Estava sozinha! Mas, estava a voltar para trás, por isso o meu plano tinha falhado.
Da minha lista faltavam dois produtos, do lado oposto à direcção por ela tomada. Segui para eles. Coloquei-os no carro de compras e decidi enfrentar o passado, sem compromisso para o presente e para o futuro. Sabia que tinha ficado mais alguma coisa, além do sexo desajeitado e juras de amor eterno, quebradas numas férias.
A ideia da infidelidade, a traição, o novo romance sempre lhe agradou. Se calhar ainda não tinha casado. Podia ter sido lesto a reparar nas suas mãos.
O telefone toca. O meu filho acrescenta um pedido à lista, alterando o meu rumo. Acrescentado o artigo extra aos restantes, procuro encontrá-la. Faço os corredores de uma ponta a outra. Costa a costa, duas vezes. Nada. Procuro nas caixas. É engraçado, vem-me à memória a primeira vez. Os corpos nus. Uma nudez total conquistada por etapas. Dessa vez, nem cuecas ficaram. Já chegava de brincadeiras, o desejo falou mais forte.
Chego à última caixa, nada! Volto para trás, percorro as caixas pela ordem numérica inversa. Focalizo cada pessoa de cada uma das filas. Não sei porque a recordei pela traição. Tive melhores experiências depois dela. Fui aperfeiçoando a dedicação aos outros, o romance e inevitavelmente o prazer associado ao momento sexual. Dar e receber. Tudo passado. Além disso, recordo que também me apaixonei por outras, tendo que terminar o namoro com uma fulana.
Primeira caixa e não há sinais dela. Desisto, coloco-me numa fila, com poucas pessoas. Paciência, perdi-a! Fico sem saber nada do que se passou com ela, ao longo destes anos todos.

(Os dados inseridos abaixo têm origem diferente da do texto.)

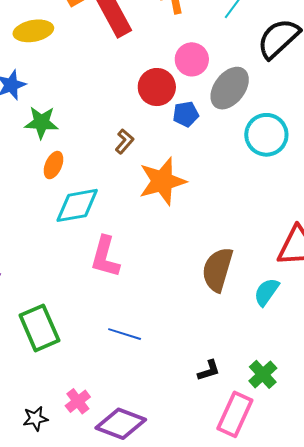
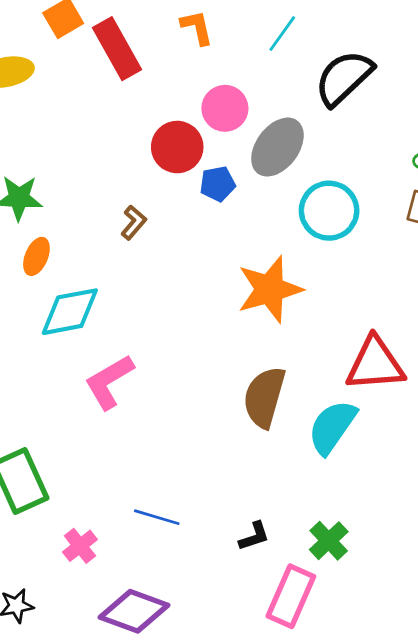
orange star: (162, 181) -> (270, 289), moved
pink L-shape: (105, 257) -> (109, 382), turned 45
cyan semicircle: (266, 292) -> (332, 427), size x1.4
blue line: (125, 334) -> (157, 517), moved
pink cross: (78, 401) -> (80, 546), moved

Entalado na fila, vejo-a a passar já no lado das lojas. Olha para mim, mostra-se surpreendida por me ver, sorri, cumprimentando. Retribuo, a surpresa e o cumprimento. À minha frente o cliente junto à caixa não avança, um produto sem código de barras, por isso, sem preço marcado, empata-me no meio da fila. Não consigo alcançá-la. Faço um gesto, mostrando o meu desespero. Vendo a minha situação, a minha ex, a primeira namorada, encolhe os ombros e diz-me:
- Tenho pressa, tenho gente à espera!
Tento reagir. Abandonar ali o carrinho, passar para o outro lado, voltar atrás, sair pela passagem destinada a clientes sem compras. Chamo-a.
Olha para trás e sem intenção de esperar, responde-me:
- Fica para a próxima! Vai aparecendo.
Sigo-a com olhar, desesperado pela situação. Pretendo descobrir algo sobre a vida dela. Esqueci-me de olhar para as mãos, bolas! Uma voz interrompe a minha faceta de detective: Boa tarde, tem cartão cliente?
Olho para a caixa, entrego o cartão e volto a focar o corredor, de onde me retiraram a atenção.
Nada. Já não há sinais dela.
- É tudo? São 67 euros e 34 cêntimos! - ouço ao fim de alguns minutos, interrompendo os meus pensamentos.